Records from a data collection
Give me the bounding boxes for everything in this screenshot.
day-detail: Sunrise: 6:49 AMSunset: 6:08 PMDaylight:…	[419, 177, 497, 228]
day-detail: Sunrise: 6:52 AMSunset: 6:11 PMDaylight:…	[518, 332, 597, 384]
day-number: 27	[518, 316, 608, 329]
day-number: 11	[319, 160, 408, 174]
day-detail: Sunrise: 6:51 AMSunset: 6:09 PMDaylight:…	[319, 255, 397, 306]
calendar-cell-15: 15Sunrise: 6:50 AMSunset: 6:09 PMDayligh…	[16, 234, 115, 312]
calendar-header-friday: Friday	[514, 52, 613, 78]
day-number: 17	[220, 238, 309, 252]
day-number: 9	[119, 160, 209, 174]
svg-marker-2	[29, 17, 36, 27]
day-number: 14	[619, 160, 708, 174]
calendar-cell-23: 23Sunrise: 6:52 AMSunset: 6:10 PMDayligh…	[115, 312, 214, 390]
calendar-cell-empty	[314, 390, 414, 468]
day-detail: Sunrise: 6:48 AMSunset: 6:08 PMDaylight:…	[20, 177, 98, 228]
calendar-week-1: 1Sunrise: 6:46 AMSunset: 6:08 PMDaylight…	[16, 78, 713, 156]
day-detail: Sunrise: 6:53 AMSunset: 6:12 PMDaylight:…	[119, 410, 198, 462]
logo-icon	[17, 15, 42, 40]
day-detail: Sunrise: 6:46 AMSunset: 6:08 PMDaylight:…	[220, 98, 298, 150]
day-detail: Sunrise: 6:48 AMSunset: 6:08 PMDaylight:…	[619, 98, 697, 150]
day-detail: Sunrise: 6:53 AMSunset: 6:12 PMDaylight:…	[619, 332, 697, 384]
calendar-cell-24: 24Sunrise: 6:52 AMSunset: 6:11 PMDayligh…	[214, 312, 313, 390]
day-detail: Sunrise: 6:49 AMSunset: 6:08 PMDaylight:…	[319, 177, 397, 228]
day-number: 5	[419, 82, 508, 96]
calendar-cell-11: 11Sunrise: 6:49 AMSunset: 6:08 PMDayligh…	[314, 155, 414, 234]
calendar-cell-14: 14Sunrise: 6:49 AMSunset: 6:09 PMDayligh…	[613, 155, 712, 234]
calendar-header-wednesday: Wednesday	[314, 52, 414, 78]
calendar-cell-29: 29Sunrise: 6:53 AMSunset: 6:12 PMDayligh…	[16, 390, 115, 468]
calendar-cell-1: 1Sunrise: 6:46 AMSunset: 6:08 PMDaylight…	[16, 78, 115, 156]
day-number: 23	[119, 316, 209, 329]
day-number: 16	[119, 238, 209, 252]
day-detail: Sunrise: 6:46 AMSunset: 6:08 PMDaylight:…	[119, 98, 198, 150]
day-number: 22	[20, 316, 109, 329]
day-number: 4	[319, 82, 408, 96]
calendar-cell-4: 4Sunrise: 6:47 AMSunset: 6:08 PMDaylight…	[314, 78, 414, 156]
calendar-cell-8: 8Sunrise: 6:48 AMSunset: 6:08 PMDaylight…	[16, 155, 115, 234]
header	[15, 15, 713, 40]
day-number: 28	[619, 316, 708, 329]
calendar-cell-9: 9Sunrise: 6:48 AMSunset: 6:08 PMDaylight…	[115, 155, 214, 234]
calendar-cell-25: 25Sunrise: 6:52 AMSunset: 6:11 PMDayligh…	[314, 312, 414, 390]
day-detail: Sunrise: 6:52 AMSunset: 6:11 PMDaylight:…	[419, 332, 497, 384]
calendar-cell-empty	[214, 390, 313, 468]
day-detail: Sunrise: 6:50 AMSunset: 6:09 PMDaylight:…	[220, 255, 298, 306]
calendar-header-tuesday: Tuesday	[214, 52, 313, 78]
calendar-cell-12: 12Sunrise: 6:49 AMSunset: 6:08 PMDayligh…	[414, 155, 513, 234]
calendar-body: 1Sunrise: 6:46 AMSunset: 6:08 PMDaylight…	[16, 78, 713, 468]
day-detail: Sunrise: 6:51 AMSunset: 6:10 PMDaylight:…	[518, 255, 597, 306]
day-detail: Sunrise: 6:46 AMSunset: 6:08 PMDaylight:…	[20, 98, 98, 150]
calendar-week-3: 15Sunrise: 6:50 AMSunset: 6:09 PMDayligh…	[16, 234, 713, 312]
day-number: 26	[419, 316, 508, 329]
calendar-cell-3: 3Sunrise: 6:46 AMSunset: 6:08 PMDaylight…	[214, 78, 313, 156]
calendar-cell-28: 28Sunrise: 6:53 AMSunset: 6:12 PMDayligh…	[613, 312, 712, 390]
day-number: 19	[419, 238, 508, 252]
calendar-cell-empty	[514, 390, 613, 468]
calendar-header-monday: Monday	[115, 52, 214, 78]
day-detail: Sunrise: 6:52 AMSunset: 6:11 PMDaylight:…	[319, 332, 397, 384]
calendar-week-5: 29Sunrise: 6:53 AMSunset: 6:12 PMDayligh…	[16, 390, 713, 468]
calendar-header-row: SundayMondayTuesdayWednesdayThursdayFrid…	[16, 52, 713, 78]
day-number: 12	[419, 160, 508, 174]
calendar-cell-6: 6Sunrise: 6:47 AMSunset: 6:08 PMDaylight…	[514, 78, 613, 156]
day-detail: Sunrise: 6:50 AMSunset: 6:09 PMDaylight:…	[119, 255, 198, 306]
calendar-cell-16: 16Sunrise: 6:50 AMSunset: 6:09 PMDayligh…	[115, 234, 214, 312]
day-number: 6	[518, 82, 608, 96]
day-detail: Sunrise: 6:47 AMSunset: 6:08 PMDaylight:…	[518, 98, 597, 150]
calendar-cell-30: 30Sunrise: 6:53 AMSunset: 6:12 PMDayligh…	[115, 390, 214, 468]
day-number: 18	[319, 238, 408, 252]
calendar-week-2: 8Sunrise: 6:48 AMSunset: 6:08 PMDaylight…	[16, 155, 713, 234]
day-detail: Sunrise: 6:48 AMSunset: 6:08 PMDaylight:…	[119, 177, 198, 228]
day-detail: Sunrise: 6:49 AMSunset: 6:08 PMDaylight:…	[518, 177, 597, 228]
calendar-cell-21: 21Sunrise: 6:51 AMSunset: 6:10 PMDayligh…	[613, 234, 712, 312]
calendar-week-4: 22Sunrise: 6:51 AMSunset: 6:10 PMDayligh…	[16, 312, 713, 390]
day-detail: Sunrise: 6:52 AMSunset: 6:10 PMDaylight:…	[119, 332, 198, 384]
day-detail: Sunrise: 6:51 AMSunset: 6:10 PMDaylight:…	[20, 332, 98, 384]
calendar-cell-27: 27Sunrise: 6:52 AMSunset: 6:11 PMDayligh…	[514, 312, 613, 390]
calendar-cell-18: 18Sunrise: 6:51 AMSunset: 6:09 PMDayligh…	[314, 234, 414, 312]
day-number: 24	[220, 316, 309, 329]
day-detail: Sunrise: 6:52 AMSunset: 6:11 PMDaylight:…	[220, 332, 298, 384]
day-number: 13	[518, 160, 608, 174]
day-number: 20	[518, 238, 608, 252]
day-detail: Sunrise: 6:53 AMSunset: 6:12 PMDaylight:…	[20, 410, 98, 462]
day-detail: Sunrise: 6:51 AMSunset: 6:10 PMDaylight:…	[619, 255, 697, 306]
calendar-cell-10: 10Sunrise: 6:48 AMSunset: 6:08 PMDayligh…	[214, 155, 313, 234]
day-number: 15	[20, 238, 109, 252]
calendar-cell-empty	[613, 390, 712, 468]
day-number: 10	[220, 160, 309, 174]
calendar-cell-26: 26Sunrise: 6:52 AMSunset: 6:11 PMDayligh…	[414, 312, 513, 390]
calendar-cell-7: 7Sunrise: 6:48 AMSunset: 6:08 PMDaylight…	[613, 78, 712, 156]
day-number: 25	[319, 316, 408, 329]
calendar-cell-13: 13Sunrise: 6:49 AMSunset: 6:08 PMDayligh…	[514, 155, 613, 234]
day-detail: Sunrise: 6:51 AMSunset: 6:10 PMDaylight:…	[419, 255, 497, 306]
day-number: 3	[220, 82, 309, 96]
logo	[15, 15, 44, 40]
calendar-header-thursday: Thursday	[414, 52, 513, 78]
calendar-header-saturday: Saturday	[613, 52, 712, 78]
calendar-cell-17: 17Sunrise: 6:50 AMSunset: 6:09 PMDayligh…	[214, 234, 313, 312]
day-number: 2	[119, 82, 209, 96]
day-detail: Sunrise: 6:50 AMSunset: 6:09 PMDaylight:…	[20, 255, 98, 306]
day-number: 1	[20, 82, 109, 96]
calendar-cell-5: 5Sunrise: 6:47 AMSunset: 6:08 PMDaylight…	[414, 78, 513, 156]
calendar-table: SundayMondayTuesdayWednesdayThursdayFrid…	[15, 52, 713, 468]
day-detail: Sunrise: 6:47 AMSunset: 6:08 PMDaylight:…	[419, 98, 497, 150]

Task to carry out: Collect every line with the string "SundayMondayTuesdayWednesdayThursdayFrid" from the records, and copy each.

Task response:
calendar-header-row: SundayMondayTuesdayWednesdayThursdayFrid…	[16, 52, 713, 78]
calendar-table: SundayMondayTuesdayWednesdayThursdayFrid…	[15, 52, 713, 468]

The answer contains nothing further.